[THE PROBLEM]: If a line below contains the string "with", copy it out.

START WORKING DATA

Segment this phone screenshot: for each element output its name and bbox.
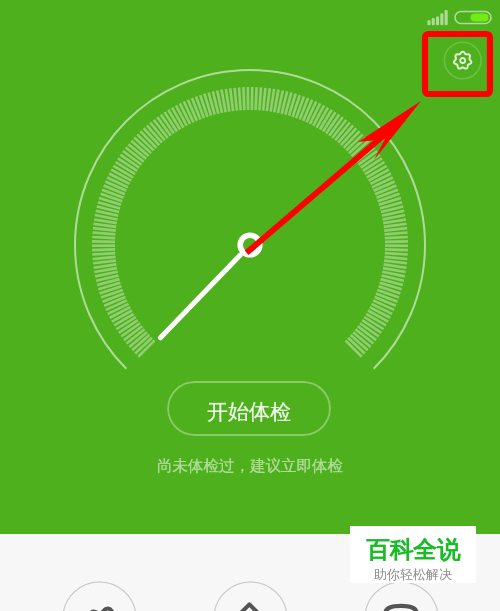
staticText: 开始体检 bbox=[207, 399, 291, 425]
button[interactable]: Settings bbox=[434, 32, 490, 88]
staticText: 尚未体检过，建议立即体检 bbox=[157, 456, 343, 476]
staticText: 百科全说 bbox=[366, 535, 460, 565]
button[interactable]: Home bbox=[213, 581, 288, 611]
button[interactable]: Recent apps bbox=[364, 581, 439, 611]
button[interactable]: 开始体检 bbox=[167, 381, 331, 436]
button[interactable]: Back bbox=[62, 581, 137, 611]
staticText: 助你轻松解决 bbox=[374, 566, 452, 582]
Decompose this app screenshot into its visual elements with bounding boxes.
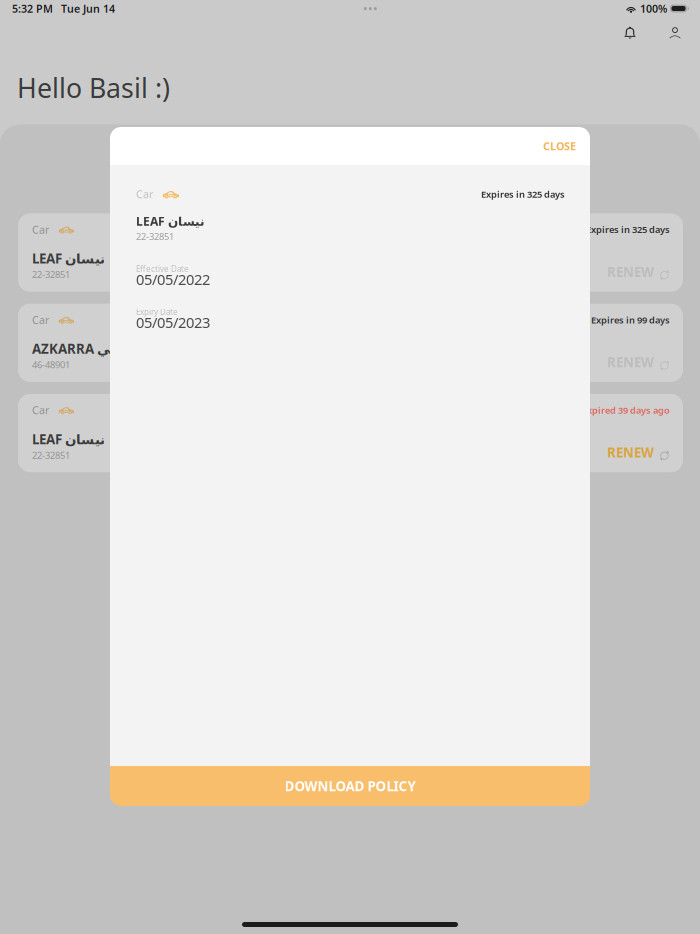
staticText: 05/05/2022 — [136, 270, 210, 289]
staticText: LEAF نيسان — [136, 213, 205, 229]
staticText: 22-32851 — [32, 268, 70, 281]
staticText: Car — [32, 313, 49, 327]
staticText: 100% — [640, 1, 667, 16]
staticText: CLOSE — [543, 139, 576, 153]
staticText: Car — [32, 222, 49, 237]
button[interactable]: DOWNLOAD POLICY — [110, 766, 590, 806]
staticText: Expires in 325 days — [481, 188, 565, 200]
staticText: 46-48901 — [32, 359, 70, 371]
staticText: Expired 39 days ago — [582, 404, 670, 416]
button[interactable]: Notifications — [613, 20, 647, 46]
button[interactable]: Account — [658, 20, 692, 46]
staticText: ••• — [363, 0, 378, 16]
staticText: Hello Basil :) — [17, 70, 170, 105]
staticText: AZKARRA جلي — [32, 340, 125, 358]
staticText: RENEW — [607, 263, 654, 281]
staticText: LEAF نيسان — [32, 430, 105, 448]
staticText: 05/05/2023 — [136, 312, 210, 332]
staticText: RENEW — [607, 444, 654, 461]
staticText: 5:32 PM — [12, 1, 53, 16]
button[interactable]: CLOSE — [523, 126, 590, 166]
staticText: Effective Date — [136, 264, 189, 274]
staticText: LEAF نيسان — [32, 250, 105, 267]
staticText: Car — [32, 403, 49, 417]
staticText: Tue Jun 14 — [61, 1, 115, 16]
staticText: Expires in 99 days — [591, 314, 670, 326]
staticText: Expires in 325 days — [586, 223, 670, 236]
staticText: Expiry Date — [136, 306, 178, 317]
staticText: 22-32851 — [136, 230, 174, 242]
staticText: RENEW — [607, 353, 654, 371]
staticText: 22-32851 — [32, 449, 70, 461]
staticText: DOWNLOAD POLICY — [284, 777, 416, 795]
staticText: Car — [136, 187, 153, 201]
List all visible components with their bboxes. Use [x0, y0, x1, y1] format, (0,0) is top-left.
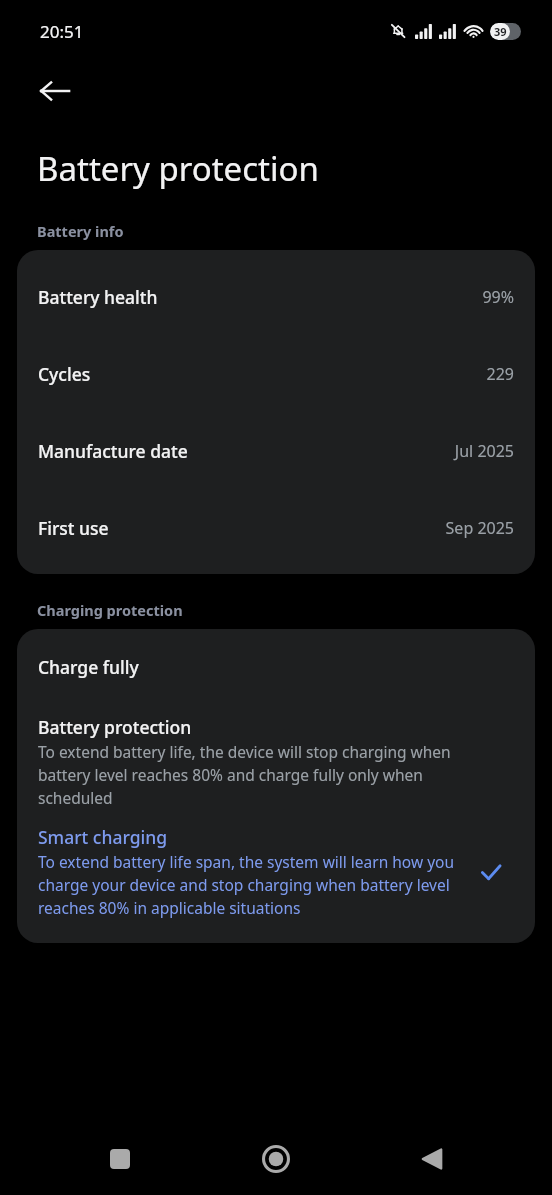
- staticText: Battery protection: [37, 146, 319, 191]
- staticText: Manufacture date: [38, 439, 188, 463]
- staticText: Battery protection: [38, 715, 192, 739]
- button[interactable]: Battery health: [17, 258, 535, 335]
- button[interactable]: Smart charging: [17, 815, 535, 925]
- button[interactable]: Home: [240, 1123, 312, 1195]
- staticText: 229: [486, 363, 514, 385]
- staticText: 20:51: [40, 20, 84, 43]
- staticText: Smart charging: [38, 825, 168, 849]
- staticText: 39: [494, 24, 507, 39]
- staticText: Battery info: [37, 221, 124, 241]
- staticText: Sep 2025: [445, 517, 514, 539]
- staticText: Battery health: [38, 285, 158, 309]
- button[interactable]: Manufacture date: [17, 412, 535, 489]
- button[interactable]: Back: [22, 62, 88, 120]
- button[interactable]: Cycles: [17, 335, 535, 412]
- staticText: 99%: [482, 286, 514, 308]
- staticText: To extend battery life span, the system …: [38, 851, 465, 919]
- staticText: First use: [38, 516, 109, 540]
- button[interactable]: Back: [396, 1123, 468, 1195]
- button[interactable]: Battery protection: [17, 705, 535, 815]
- staticText: To extend battery life, the device will …: [38, 741, 465, 809]
- staticText: Charging protection: [37, 600, 183, 620]
- button[interactable]: First use: [17, 489, 535, 566]
- button[interactable]: Recents: [84, 1123, 156, 1195]
- staticText: Cycles: [38, 362, 91, 386]
- button[interactable]: Charge fully: [17, 629, 535, 705]
- staticText: Charge fully: [38, 655, 139, 679]
- staticText: Jul 2025: [454, 440, 514, 462]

END WORKING DATA

[PROBLEM SOLUTION]:
Decompose this app screenshot into its visual elements with bounding boxes.
List all visible components with their bboxes. Use [x0, y0, x1, y1] format, (0,0) is top-left.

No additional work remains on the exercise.